Confusion reigns as Murray goes out
Andy Murray will this morning be contemplating a shock end to his season after one of tennis' strangest nights.
The British number one had left the O2 Arena yesterday thinking a place in the last four of the Barclays ATP World Tour Finals was all but assured after his 6-4 6-7 (4/7) 7-6 (7/3) victory over Fernando Verdasco.
The permutations that would have denied him seemed unlikely: Juan Martin del Potro had to beat Roger Federer in three sets and by such a scoreline that those two players would have a better games percentage than Murray.
Incredibly that is exactly what transpired, with Del Potro taking the second semi-final spot by virtue of having won 45 games and lost 43 while Murray's record was 44-43.
The Scot looked safe at 3-3 in the decider, Federer needing only to win another game to eliminate Del Potro. And it looked even better when he engineered three break points on the Argentinian's serve.
But amazingly those slipped away and the world number one was promptly broken before Del Potro served out the 6-2 6-7 (5/7) 6-3 victory with an ace.
The margins - only 0.5% separated the pair - were so small that none of the three players, or the packed O2 Arena, knew the outcome and it took almost half an hour for the ATP to confirm Del Potro's progress.
Murray said on Twitter: "Anyone know what's going on?? I think I'm (out) but the rules aren't worded too well."
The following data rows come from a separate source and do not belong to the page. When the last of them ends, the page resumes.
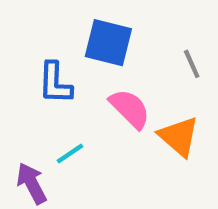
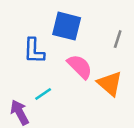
gray line: (192, 64) -> (118, 39), turned 42

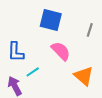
blue L-shape: (34, 51) -> (16, 52), moved
orange triangle: (110, 84) -> (84, 76), moved

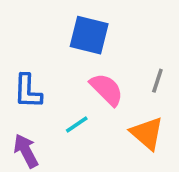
gray line: (90, 30) -> (157, 81), moved
cyan line: (33, 72) -> (77, 125), moved

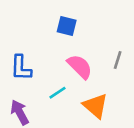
blue square: (89, 35) -> (67, 26), size x0.7
orange triangle: (147, 133) -> (95, 106), moved

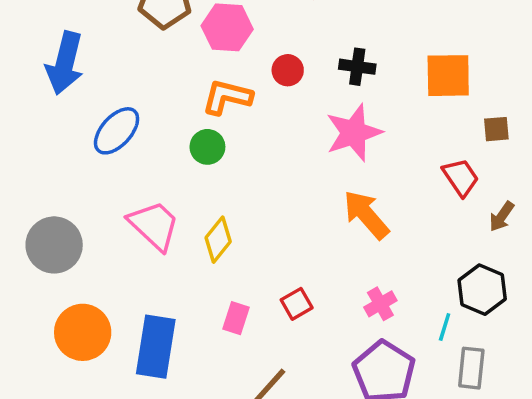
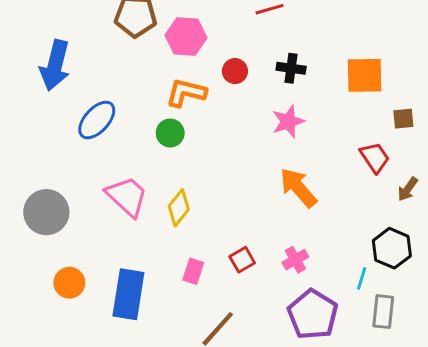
pink star: (354, 133) -> (288, 121), size x0.7
pink cross: (380, 304) -> (295, 260), moved
orange circle: (83, 332) -> (69, 283), size x0.7

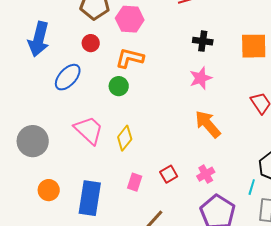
red circle: (235, 71) -> (91, 43), moved

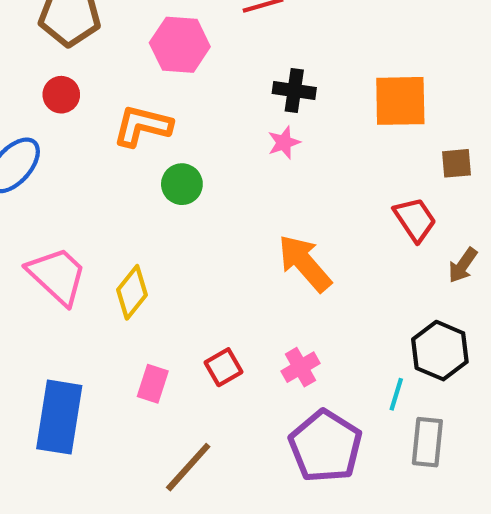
pink hexagon: (130, 19) -> (180, 45), moved
pink star: (201, 78) -> (284, 143), moved, size x0.7
green circle: (119, 86) -> (182, 184), moved

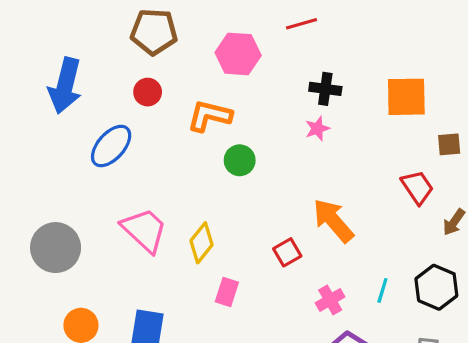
red square: (224, 367) -> (287, 252), moved
pink rectangle: (153, 384) -> (227, 292), moved
cyan line: (396, 394) -> (382, 290), moved

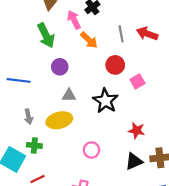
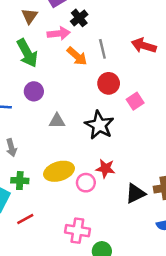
pink arrow: (74, 20) -> (59, 33), turned 114
gray line: (121, 34) -> (102, 49), moved
purple circle: (60, 67) -> (34, 91), moved
yellow ellipse: (59, 120) -> (59, 171), moved
red star: (137, 131) -> (105, 169), moved

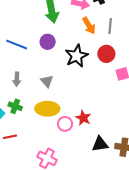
gray triangle: (57, 121) -> (47, 81), moved, turned 32
black star: (99, 125) -> (77, 56), moved

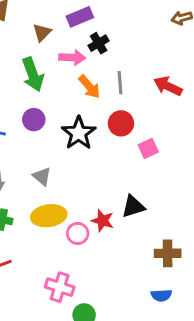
black triangle: (100, 144) -> (133, 206), moved

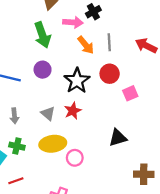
red star: (103, 221) -> (73, 111), moved, turned 30

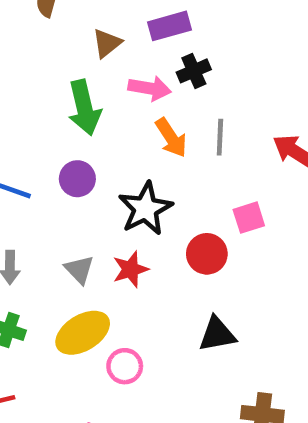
red circle: (110, 74) -> (207, 254), moved
pink square: (130, 93) -> (249, 218), moved
yellow ellipse: (53, 144) -> (83, 333), turned -30

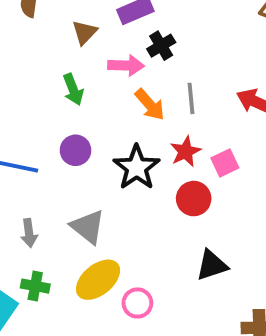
green arrow: (84, 108) -> (73, 89), size x0.7
red star: (130, 269) -> (185, 151), moved
gray triangle: (79, 270) -> (88, 227), size x1.4

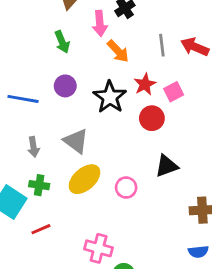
pink arrow: (126, 66) -> (100, 23), turned 85
gray line: (191, 98) -> (162, 45), moved
pink circle: (137, 303) -> (126, 188), moved

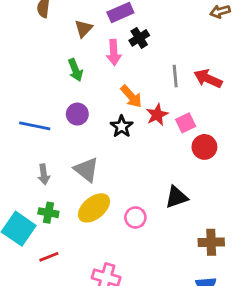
orange arrow: (118, 51) -> (131, 96), moved
black star: (110, 97) -> (122, 126), size x0.7
red circle: (152, 118) -> (204, 147), moved

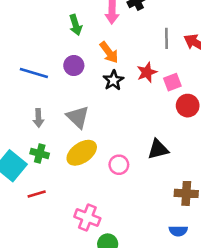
orange arrow: (131, 96) -> (109, 52), moved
Earlier, the 22-year-old had defended the round-robin system, saying: "I don't actually think that it's that complicated but everyone makes it sound so complicated. The people that go through are the ones that deserve to."
Whether Murray feels the same this morning is perhaps doubtful but he will almost certainly be reflecting on the manner of his victory over Verdasco, where he had 13 break points but took only one and eventually needed a third-set tie-break to secure victory.
Federer, although expressing some sympathy for Murray, felt he was partly the architect of his own downfall.
The world number one said: "I definitely tried to push myself to close out matches as quickly as I can against fellow rivals because you never know when you might need those games. You always have to push yourself. The system is the way it is."
Murray, though, credited Verdasco for raising his game on the big points.
He said: "Maybe on two or three of them I had opportunities to do a little bit more with my return. Unfortunately, I can't play great on every point. But he came up with great shots and great serves."
For Del Potro it was a second victory over Federer on the big stage, two and a half months after he beat the world number one in the final of the US Open.
And the Argentinian had no regrets about knocking out the home favourite, saying: "This is the sport. Just two players have to qualify. Maybe for the local public it is bad to not have the opportunity to see Murray in the semis, but they will see Federer and other good players."
The calculators could be back out at the O2 today for the conclusion of Group B, although there is only one place to play for after Robin Soderling qualified on Wednesday.
Rafael Nadal is already eliminated so the final spot will go to either Novak Djokovic, who takes on Nadal this afternoon, or Nikolay Davydenko, who plays Soderling in the evening match.